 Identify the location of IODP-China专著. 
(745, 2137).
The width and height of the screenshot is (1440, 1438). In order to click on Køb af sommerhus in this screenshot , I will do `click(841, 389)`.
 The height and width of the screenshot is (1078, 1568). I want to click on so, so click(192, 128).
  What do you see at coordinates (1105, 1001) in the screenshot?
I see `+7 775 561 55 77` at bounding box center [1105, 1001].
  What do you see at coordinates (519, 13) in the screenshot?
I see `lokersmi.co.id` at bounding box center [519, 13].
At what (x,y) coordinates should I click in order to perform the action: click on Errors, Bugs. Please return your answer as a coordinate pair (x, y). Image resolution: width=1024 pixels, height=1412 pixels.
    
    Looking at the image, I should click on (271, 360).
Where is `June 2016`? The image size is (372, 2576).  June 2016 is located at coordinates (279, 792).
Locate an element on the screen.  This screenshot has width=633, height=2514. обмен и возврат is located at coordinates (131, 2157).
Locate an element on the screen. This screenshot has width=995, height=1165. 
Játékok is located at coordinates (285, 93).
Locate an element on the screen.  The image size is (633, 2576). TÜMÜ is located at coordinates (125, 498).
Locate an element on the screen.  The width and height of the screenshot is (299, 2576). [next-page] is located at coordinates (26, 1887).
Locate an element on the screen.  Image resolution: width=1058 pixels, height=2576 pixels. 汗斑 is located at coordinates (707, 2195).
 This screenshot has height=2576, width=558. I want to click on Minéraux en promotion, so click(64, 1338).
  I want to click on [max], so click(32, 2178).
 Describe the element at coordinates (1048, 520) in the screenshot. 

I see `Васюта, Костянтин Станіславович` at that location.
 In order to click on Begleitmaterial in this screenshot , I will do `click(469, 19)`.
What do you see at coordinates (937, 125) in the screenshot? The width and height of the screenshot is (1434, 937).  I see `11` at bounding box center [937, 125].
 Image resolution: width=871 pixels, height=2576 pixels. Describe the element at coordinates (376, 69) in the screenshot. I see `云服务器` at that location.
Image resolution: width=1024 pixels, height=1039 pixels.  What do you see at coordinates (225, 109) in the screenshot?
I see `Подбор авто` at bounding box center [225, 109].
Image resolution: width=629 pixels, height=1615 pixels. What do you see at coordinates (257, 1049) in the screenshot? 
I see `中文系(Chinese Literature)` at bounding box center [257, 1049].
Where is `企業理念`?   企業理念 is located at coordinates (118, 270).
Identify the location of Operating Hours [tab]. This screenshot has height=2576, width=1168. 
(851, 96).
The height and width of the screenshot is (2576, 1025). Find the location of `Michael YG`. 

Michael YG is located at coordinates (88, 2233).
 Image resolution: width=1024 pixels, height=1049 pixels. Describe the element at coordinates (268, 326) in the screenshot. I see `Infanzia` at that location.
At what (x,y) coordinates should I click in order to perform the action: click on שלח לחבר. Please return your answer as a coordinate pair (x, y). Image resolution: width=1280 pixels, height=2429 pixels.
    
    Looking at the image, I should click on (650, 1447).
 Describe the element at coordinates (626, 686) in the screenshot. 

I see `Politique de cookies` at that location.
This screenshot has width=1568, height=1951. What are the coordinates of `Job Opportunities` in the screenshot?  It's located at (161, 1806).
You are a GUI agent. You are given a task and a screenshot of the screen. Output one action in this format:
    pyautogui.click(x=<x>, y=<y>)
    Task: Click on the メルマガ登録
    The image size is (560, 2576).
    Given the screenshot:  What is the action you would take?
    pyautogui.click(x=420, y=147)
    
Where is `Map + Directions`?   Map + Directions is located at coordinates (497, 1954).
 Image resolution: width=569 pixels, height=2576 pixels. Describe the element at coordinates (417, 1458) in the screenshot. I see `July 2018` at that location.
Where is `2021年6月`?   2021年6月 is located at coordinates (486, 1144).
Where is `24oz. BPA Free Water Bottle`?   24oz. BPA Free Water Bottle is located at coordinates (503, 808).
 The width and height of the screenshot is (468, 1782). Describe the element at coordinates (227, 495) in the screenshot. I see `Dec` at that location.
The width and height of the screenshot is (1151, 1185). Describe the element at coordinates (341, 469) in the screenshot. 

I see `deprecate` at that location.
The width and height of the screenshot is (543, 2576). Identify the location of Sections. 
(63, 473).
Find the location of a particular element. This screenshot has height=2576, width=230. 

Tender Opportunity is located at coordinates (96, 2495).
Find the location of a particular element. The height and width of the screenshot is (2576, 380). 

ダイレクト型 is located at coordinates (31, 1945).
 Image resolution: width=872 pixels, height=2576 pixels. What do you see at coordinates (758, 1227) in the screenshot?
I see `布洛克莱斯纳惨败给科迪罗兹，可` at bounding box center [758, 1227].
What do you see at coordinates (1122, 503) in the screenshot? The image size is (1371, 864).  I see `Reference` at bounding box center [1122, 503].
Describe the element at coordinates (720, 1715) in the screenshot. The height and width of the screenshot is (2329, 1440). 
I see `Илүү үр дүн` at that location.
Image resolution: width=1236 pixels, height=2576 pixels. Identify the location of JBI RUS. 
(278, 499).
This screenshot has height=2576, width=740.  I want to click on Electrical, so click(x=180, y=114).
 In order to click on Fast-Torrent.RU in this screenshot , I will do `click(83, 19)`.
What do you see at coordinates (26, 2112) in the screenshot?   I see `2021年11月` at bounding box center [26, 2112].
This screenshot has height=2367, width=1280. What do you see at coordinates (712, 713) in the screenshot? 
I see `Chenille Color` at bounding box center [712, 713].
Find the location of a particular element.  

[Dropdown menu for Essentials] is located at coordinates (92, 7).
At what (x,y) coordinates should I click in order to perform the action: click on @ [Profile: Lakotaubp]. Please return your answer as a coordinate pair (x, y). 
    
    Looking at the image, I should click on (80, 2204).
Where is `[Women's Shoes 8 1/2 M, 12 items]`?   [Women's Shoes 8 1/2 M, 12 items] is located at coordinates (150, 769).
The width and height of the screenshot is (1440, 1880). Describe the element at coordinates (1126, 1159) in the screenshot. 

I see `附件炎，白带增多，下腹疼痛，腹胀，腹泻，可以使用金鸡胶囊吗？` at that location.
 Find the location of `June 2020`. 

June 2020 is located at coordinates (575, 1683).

*-*-*

● **Brief**: Return all lines of the material that have "size" in them.

● **Written answer**:
Where is `June 2016`? The image size is (372, 2576).  June 2016 is located at coordinates (279, 792).
Locate an element on the screen.  The image size is (633, 2576). TÜMÜ is located at coordinates (125, 498).
    The image size is (560, 2576).
What do you see at coordinates (1122, 503) in the screenshot? The image size is (1371, 864).  I see `Reference` at bounding box center [1122, 503].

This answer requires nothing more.